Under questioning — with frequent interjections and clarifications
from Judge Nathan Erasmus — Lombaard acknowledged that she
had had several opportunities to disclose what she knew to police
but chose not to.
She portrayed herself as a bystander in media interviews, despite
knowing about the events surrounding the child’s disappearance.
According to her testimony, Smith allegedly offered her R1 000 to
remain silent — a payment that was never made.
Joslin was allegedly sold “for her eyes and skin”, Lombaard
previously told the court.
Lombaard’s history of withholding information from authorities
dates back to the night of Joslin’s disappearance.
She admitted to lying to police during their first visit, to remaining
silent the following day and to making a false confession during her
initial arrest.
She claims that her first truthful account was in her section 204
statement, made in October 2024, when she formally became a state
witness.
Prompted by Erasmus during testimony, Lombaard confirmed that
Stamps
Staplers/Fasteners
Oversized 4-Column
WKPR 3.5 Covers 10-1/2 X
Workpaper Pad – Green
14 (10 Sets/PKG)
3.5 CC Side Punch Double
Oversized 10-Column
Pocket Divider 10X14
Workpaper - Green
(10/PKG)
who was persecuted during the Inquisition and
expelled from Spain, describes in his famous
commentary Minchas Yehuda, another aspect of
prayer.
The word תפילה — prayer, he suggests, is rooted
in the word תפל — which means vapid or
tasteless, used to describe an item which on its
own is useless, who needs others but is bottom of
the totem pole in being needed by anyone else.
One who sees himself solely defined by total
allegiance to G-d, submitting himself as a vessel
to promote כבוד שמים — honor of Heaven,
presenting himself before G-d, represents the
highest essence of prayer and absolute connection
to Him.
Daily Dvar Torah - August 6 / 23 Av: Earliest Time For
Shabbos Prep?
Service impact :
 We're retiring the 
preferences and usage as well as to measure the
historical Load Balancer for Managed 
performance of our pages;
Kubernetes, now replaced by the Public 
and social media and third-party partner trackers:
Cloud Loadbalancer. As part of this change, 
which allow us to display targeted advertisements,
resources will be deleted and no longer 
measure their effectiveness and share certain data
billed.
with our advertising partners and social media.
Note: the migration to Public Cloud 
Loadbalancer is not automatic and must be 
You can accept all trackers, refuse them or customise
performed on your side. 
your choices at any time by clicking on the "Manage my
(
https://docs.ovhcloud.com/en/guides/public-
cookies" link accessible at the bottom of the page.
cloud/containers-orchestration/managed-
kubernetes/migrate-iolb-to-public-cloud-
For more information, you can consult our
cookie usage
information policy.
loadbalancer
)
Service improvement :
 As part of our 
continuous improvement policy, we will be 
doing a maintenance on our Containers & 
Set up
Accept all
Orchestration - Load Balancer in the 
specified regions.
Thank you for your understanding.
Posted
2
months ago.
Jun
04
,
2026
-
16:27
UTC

* * *

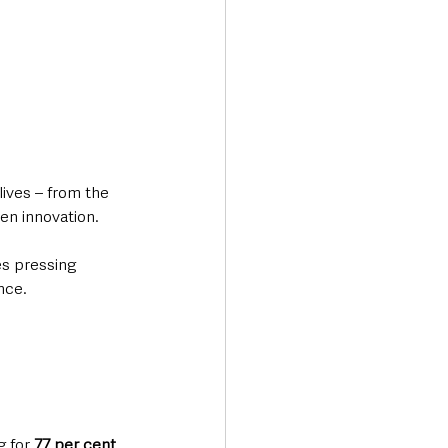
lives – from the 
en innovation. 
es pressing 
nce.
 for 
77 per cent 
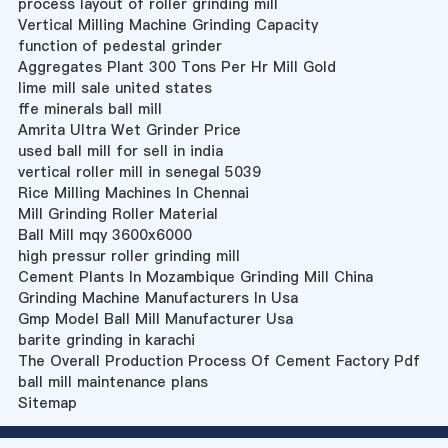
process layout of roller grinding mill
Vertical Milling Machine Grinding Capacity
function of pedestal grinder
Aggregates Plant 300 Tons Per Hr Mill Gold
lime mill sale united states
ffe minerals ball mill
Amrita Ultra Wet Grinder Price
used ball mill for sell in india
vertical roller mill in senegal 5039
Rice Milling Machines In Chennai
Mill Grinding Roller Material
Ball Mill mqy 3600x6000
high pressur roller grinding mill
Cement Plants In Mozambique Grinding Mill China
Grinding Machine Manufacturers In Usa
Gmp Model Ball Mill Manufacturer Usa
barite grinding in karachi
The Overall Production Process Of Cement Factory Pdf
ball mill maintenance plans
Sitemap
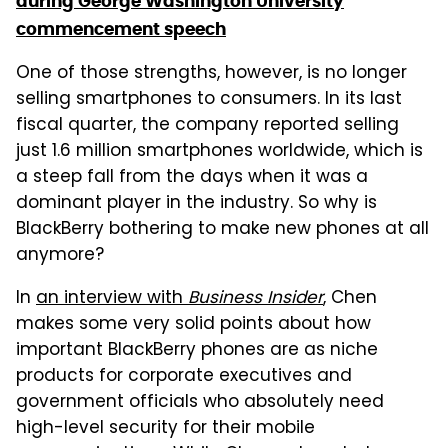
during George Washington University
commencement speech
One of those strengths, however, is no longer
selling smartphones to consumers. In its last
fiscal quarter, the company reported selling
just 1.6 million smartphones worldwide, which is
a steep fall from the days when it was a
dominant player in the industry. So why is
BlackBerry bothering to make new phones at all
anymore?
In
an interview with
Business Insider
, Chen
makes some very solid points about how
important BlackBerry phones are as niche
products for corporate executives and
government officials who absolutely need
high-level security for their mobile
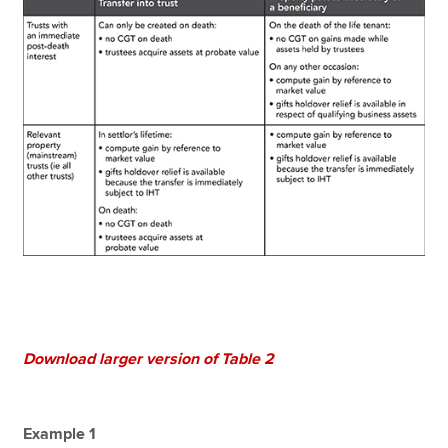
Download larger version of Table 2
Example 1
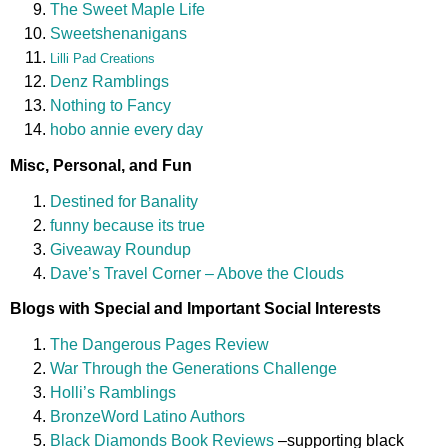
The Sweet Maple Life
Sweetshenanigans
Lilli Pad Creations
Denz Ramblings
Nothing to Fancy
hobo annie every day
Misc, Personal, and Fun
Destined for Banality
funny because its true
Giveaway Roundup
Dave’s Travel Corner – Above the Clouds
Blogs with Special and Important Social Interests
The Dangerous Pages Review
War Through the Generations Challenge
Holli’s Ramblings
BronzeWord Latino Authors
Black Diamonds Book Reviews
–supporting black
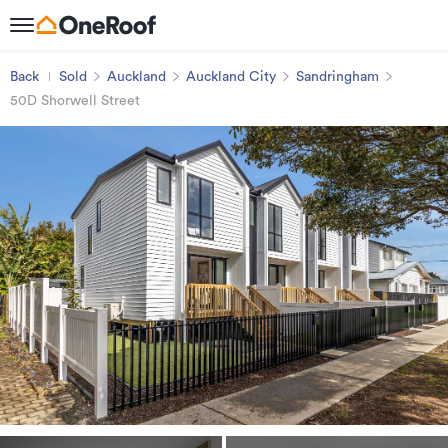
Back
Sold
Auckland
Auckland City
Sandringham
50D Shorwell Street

...

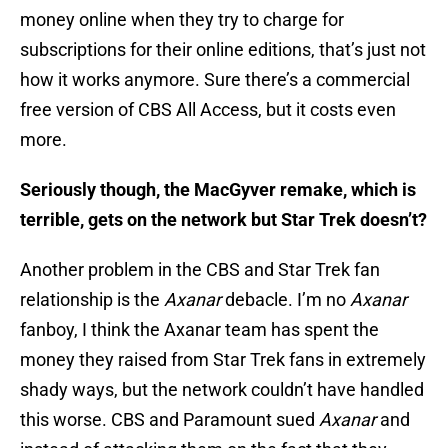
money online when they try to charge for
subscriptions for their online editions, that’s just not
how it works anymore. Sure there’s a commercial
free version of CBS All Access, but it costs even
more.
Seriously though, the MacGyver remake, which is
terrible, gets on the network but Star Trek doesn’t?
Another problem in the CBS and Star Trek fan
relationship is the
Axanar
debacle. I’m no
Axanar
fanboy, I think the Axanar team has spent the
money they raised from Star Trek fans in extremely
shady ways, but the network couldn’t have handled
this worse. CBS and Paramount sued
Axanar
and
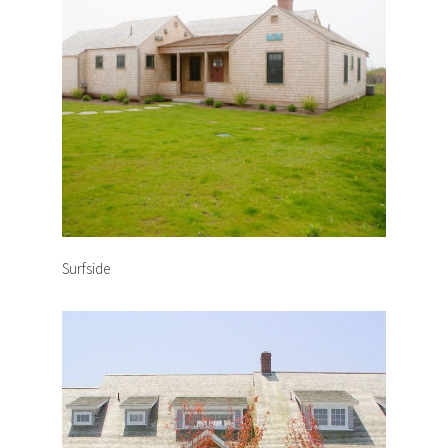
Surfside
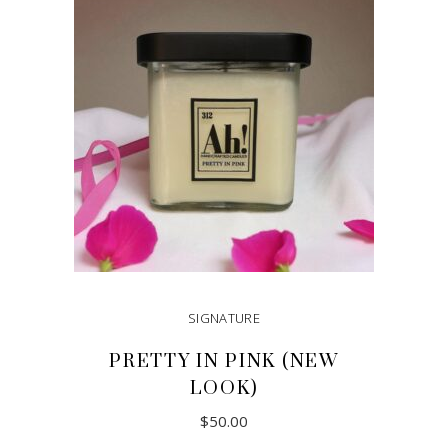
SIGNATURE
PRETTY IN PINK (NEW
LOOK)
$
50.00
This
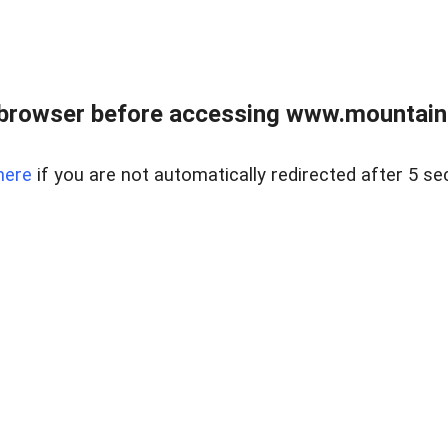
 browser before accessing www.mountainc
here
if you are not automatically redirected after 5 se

■ TRY IT: Once the line with "funny because its true" is found above, print it and every line after it through the line with "50D Shorwell Street", exactly. Pictures stay out.

■ SOLUTION BELOW:
funny because its true
Giveaway Roundup
Dave’s Travel Corner – Above the Clouds
Blogs with Special and Important Social Interests
The Dangerous Pages Review
War Through the Generations Challenge
Holli’s Ramblings
BronzeWord Latino Authors
Black Diamonds Book Reviews
–supporting black
Back
Sold
Auckland
Auckland City
Sandringham
50D Shorwell Street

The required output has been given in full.